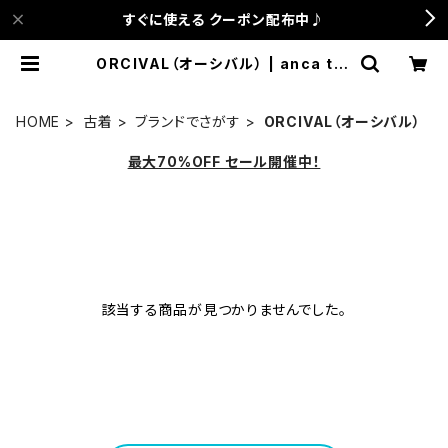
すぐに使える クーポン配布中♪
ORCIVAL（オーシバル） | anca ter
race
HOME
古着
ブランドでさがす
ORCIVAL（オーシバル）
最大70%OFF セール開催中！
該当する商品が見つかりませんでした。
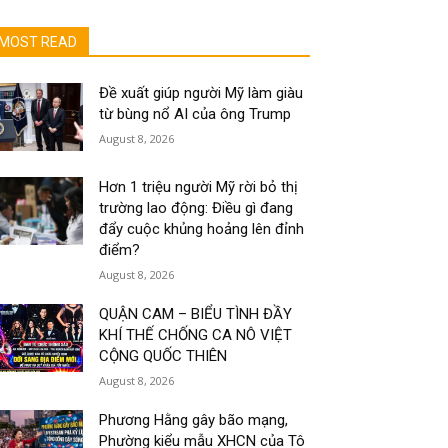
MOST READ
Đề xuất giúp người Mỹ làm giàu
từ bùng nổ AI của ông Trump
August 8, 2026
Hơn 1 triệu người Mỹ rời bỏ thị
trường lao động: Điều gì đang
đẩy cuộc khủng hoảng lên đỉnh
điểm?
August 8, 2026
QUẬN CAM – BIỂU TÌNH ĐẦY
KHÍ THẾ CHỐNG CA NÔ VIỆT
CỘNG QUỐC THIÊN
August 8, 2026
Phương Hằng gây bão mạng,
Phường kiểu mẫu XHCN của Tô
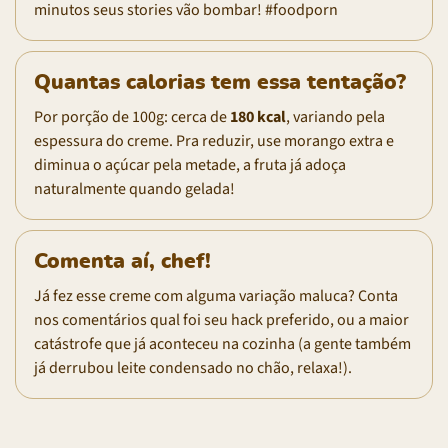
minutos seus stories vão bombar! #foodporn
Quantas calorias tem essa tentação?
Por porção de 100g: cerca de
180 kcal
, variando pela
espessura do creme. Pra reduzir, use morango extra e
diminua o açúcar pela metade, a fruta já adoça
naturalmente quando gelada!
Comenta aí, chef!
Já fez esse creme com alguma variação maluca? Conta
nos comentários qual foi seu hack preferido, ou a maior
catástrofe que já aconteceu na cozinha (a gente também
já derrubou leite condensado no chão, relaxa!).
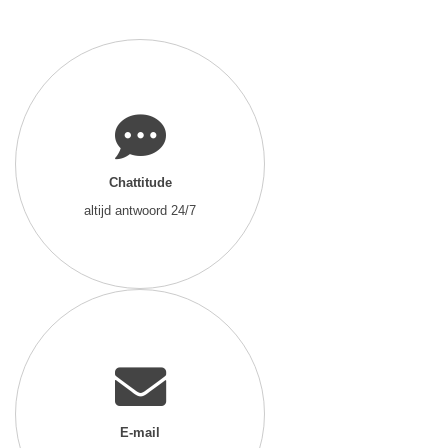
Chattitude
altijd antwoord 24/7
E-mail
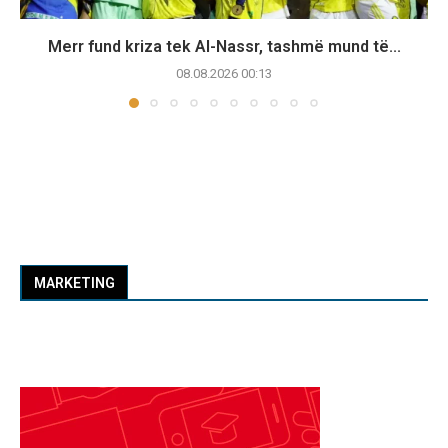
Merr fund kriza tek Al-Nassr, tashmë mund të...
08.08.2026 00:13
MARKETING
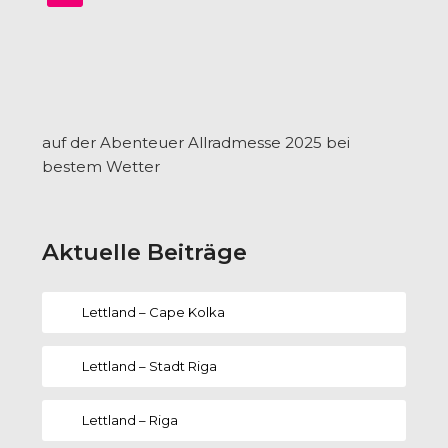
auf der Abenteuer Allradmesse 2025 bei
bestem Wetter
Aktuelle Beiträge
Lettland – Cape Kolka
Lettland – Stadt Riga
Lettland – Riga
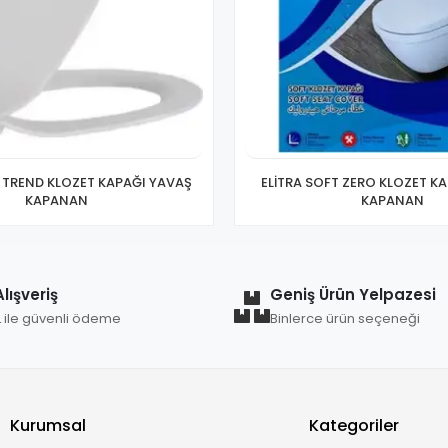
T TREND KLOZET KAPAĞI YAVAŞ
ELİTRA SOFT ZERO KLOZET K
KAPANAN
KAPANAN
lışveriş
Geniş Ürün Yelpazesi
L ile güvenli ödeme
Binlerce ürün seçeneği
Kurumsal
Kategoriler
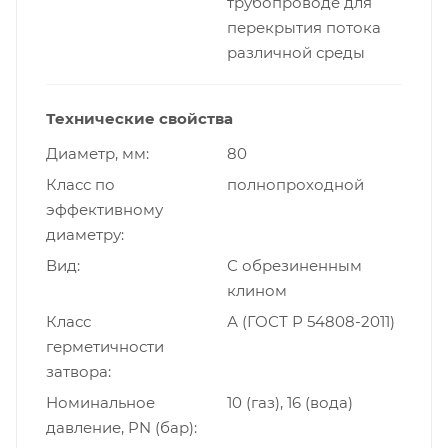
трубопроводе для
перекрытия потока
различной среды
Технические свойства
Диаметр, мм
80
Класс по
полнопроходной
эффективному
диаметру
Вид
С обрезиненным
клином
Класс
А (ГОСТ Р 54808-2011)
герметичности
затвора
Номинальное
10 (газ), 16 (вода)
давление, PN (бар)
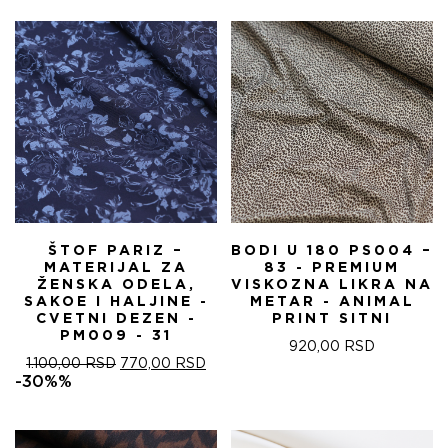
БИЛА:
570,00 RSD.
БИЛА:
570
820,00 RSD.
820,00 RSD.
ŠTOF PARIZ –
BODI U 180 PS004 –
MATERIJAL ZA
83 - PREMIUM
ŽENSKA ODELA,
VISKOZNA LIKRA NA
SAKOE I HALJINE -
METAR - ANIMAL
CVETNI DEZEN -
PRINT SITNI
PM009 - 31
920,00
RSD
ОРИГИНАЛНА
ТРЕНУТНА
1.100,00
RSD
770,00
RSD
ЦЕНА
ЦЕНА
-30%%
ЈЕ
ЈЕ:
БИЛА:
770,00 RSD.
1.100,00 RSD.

_Work request:_ Copy all the records above exactly, but leave out the pictures.

_Written reply:_
すぐに使える クーポン配布中♪
ORCIVAL（オーシバル） | anca ter
race
HOME
古着
ブランドでさがす
ORCIVAL（オーシバル）
最大70%OFF セール開催中！
該当する商品が見つかりませんでした。
MOST READ
Đề xuất giúp người Mỹ làm giàu
từ bùng nổ AI của ông Trump
August 8, 2026
Hơn 1 triệu người Mỹ rời bỏ thị
trường lao động: Điều gì đang
đẩy cuộc khủng hoảng lên đỉnh
điểm?
August 8, 2026
QUẬN CAM – BIỂU TÌNH ĐẦY
KHÍ THẾ CHỐNG CA NÔ VIỆT
CỘNG QUỐC THIÊN
August 8, 2026
Phương Hằng gây bão mạng,
Phường kiểu mẫu XHCN của Tô
minutos seus stories vão bombar! #foodporn
Quantas calorias tem essa tentação?
Por porção de 100g: cerca de
180 kcal
, variando pela
espessura do creme. Pra reduzir, use morango extra e
diminua o açúcar pela metade, a fruta já adoça
naturalmente quando gelada!
Comenta aí, chef!
Já fez esse creme com alguma variação maluca? Conta
nos comentários qual foi seu hack preferido, ou a maior
catástrofe que já aconteceu na cozinha (a gente também
já derrubou leite condensado no chão, relaxa!).
Chattitude
altijd antwoord 24/7
E-mail
Merr fund kriza tek Al-Nassr, tashmë mund të...
08.08.2026 00:13
MARKETING
auf der Abenteuer Allradmesse 2025 bei
bestem Wetter
Aktuelle Beiträge
Lettland – Cape Kolka
Lettland – Stadt Riga
Lettland – Riga
T TREND KLOZET KAPAĞI YAVAŞ
ELİTRA SOFT ZERO KLOZET K
KAPANAN
KAPANAN
lışveriş
Geniş Ürün Yelpazesi
L ile güvenli ödeme
Binlerce ürün seçeneği
Kurumsal
Kategoriler
трубопроводе для
перекрытия потока
различной среды
Технические свойства
Диаметр, мм
80
Класс по
полнопроходной
эффективному
диаметру
Вид
С обрезиненным
клином
Класс
А (ГОСТ Р 54808-2011)
герметичности
затвора
Номинальное
10 (газ), 16 (вода)
давление, PN (бар)
БИЛА:
570,00 RSD.
БИЛА:
570
820,00 RSD.
820,00 RSD.
ŠTOF PARIZ –
BODI U 180 PS004 –
MATERIJAL ZA
83 - PREMIUM
ŽENSKA ODELA,
VISKOZNA LIKRA NA
SAKOE I HALJINE -
METAR - ANIMAL
CVETNI DEZEN -
PRINT SITNI
PM009 - 31
920,00
RSD
ОРИГИНАЛНА
ТРЕНУТНА
1.100,00
RSD
770,00
RSD
ЦЕНА
ЦЕНА
-30%%
ЈЕ
ЈЕ:
БИЛА:
770,00 RSD.
1.100,00 RSD.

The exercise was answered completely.